Relax. You cannot go that fast and carelessly: gorri is red but fire is su and flame is gar. If you are not minimally strict you end up with panels like the one you published (I have seen other lists of that kind, relating supposedly Basque and Berber, Basque and Ainu, Basque and whatever else...) and they are just careless lists of more or less resembling sounds, often with totally unrelated meaniungs. That is not valid from any scientific viewpoint, specially if you realize that sound coincidences are normal. Even a handful of sound-meaning coincidences are statistically possible between unrelated languages. And it's easier the looser your criteria for sound and meaning correlation, of course.

Ok?

For example Belial is much more likely Canaanite: Baal=Lord in Phoenician, El/Al=God in Hebrew/Arabic. It could well mean "God is Lord" or whatever.

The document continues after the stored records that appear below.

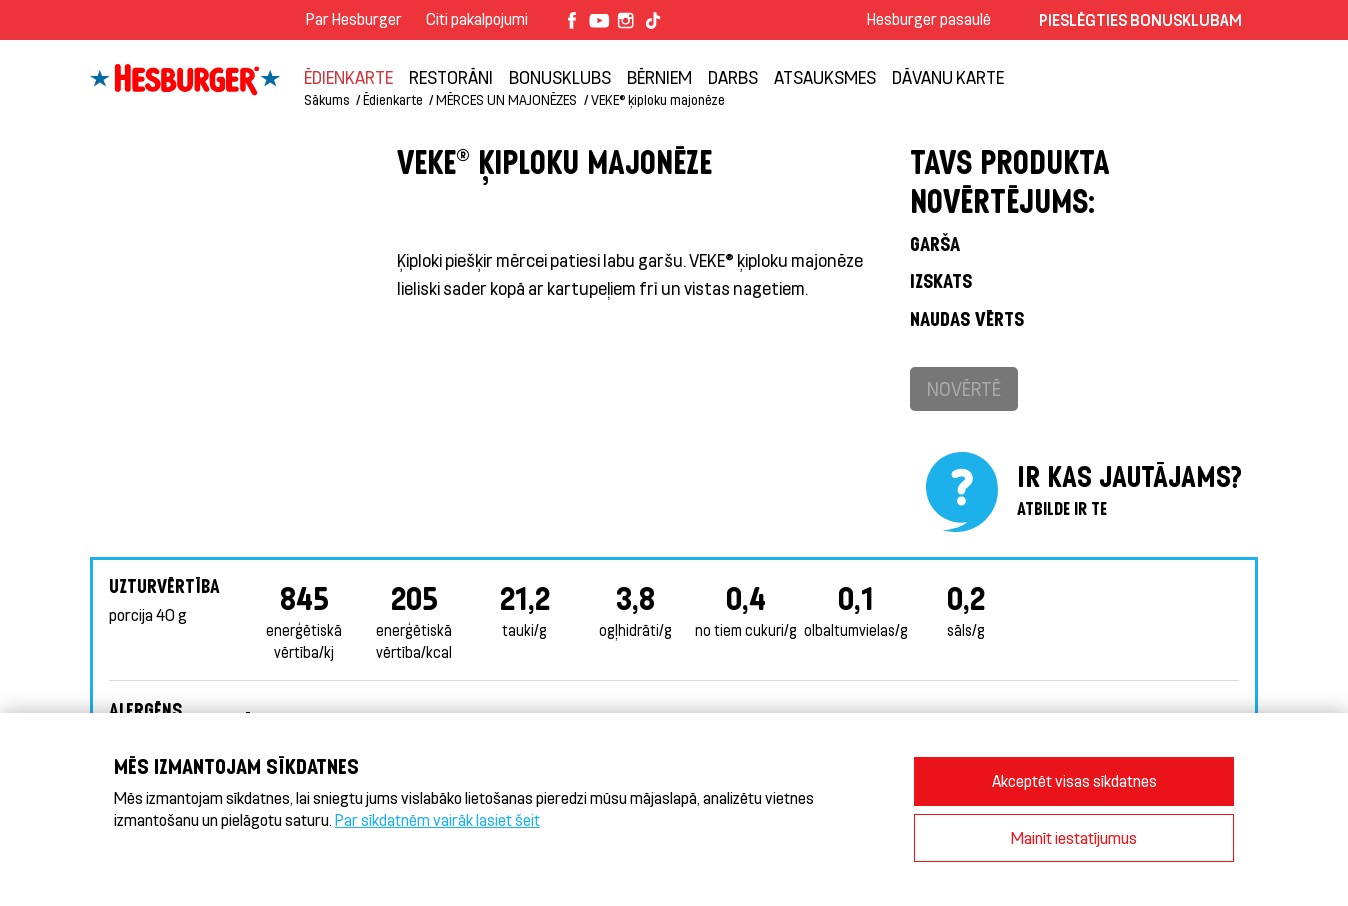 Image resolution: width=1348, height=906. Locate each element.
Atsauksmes (825, 77)
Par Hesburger (354, 18)
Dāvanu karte (948, 77)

The closest cognate of beltz (black, archaic/toponymic: bel) I can think of is English black. In official theory it derives from IE words for white like Lat. blancus, but I make no sense of that at all.

...

Now, please do not come to me with idiotic slavic nationalist propaganda ideas. E-V13 is clearly Neolithic and reflects very well the pattern of spread of Balcanic Neolithic through the Vardar-Morava-Danub axis. E-V13 is also unusually common in West Iberia and even in some locations of Wales, where no Ottoman influence ever reached, while it is relatively rare in Turkey. It is a clear Neolithic founder effect associated mainly to Balcanic Neolithic but with a branch reaching the Atlantic probably via Cardium Pottery.

Albanian is the oldest living separate IE branch. I doubt it's Illyrian but could well be Thracian or even Pelasgian if those peoples would speak IE at some point (probably not).

Anonymous said...

Sorry to interject here. But Albanian is NOT the oldest branch of Indo-European.

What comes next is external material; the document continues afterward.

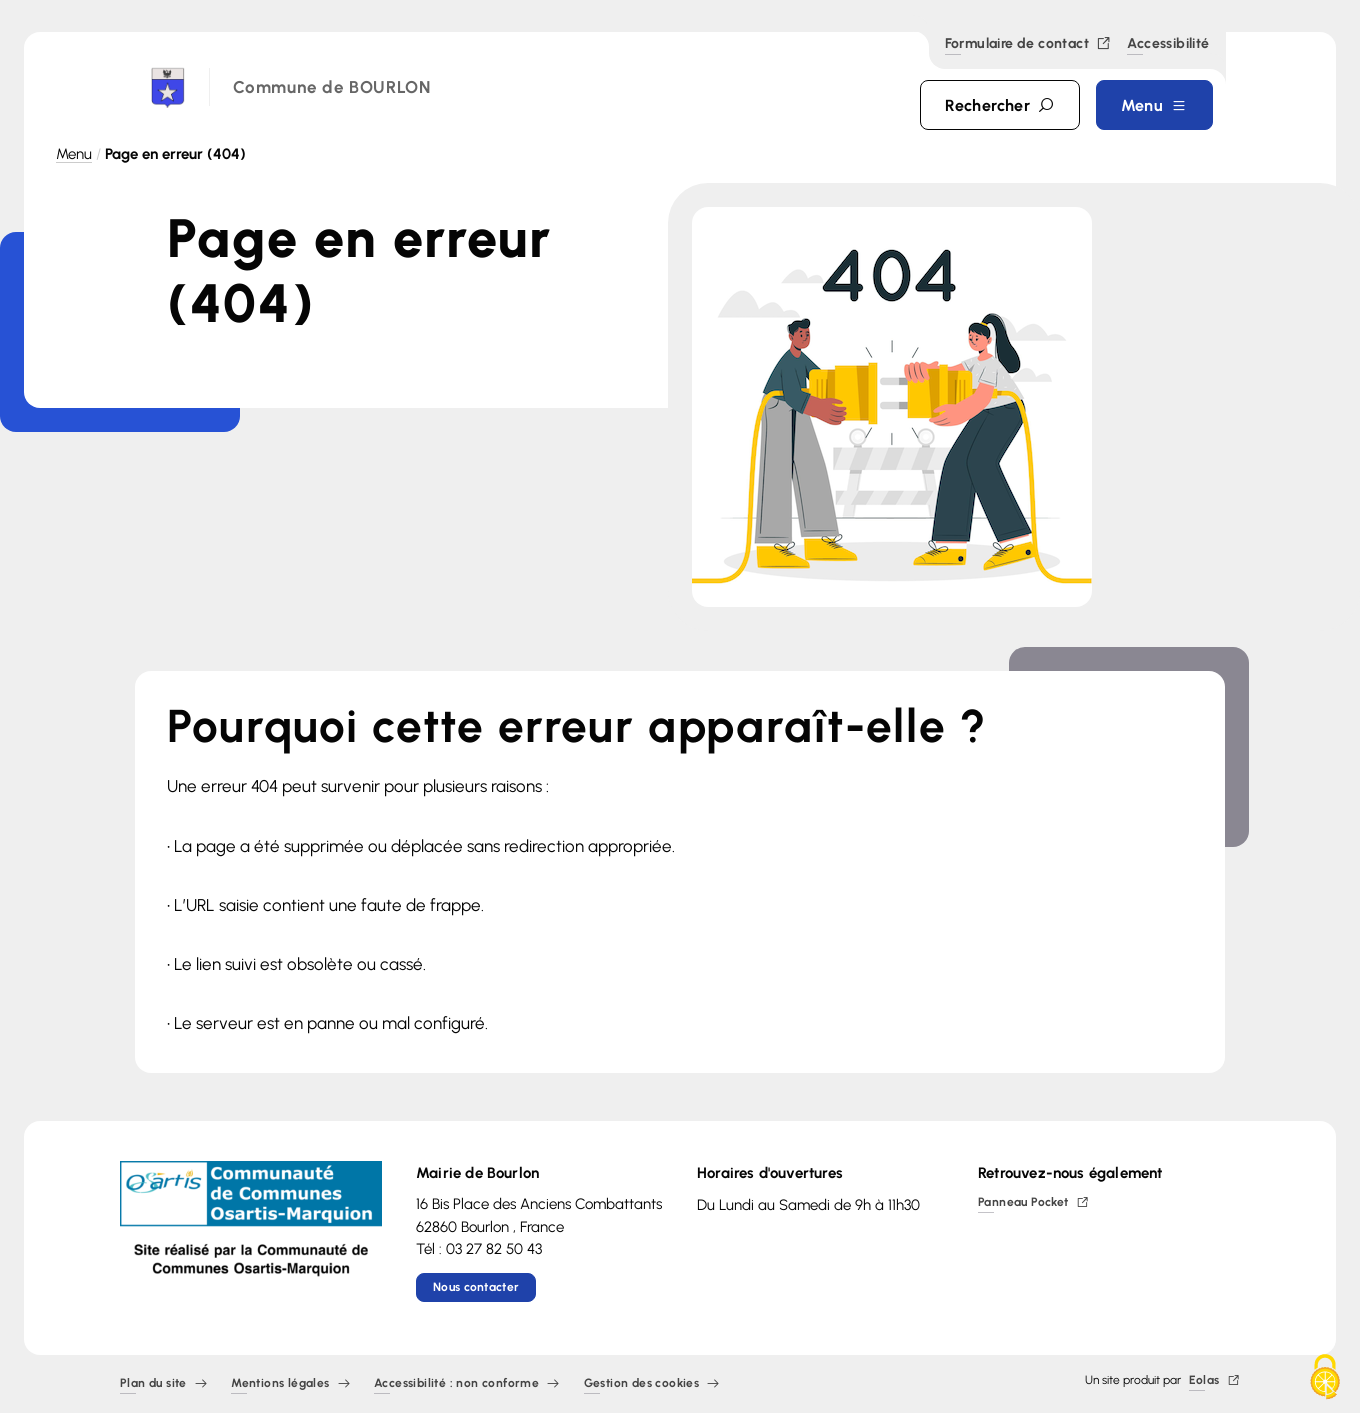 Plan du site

As a matter of correctness, Albanian is not a branch at all. It is an isolate. It stands alone within the IE family of languages, having no close relatives (but a rich inventory of borrowed Latin words).

The closest languages to reconstructed PIE (Proto-Indo-European) are the Baltic languages, Lithuanian and Latvian and the extinct Prussian language (not to be confused with the former region of Germany, East Prussia).

Maju said...

As a matter of correctness, Albanian is not a branch at all. It is an isolate. It stands alone within the IE family of languages, having no close relatives.

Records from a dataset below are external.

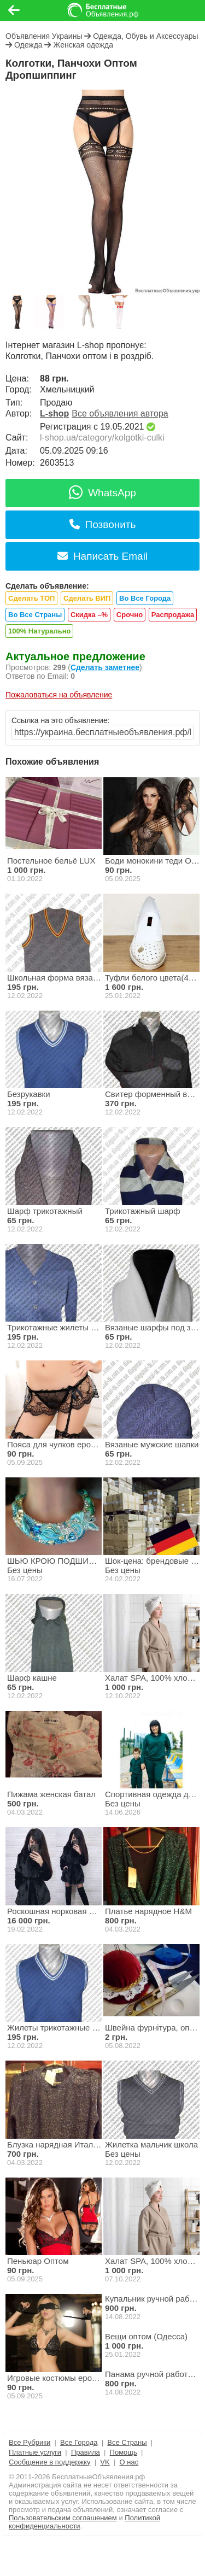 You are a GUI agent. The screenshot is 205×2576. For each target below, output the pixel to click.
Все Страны (127, 2442)
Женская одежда (83, 44)
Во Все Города (145, 598)
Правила (85, 2452)
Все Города (78, 2442)
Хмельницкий (67, 389)
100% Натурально (39, 631)
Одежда (28, 44)
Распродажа (173, 615)
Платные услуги (35, 2452)
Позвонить (102, 524)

That is a branch on its own right, because even if it has no "close relatives" it does have relatives (all IE languages). Hence it is not an isolate, even if you could want to use the term in a loose sense but after due contextualization.

In any case it is a branch of Indoeuropean exactly the same as Tocharian, Western IE, Indo-Aryan, Hittite, Greek, etc.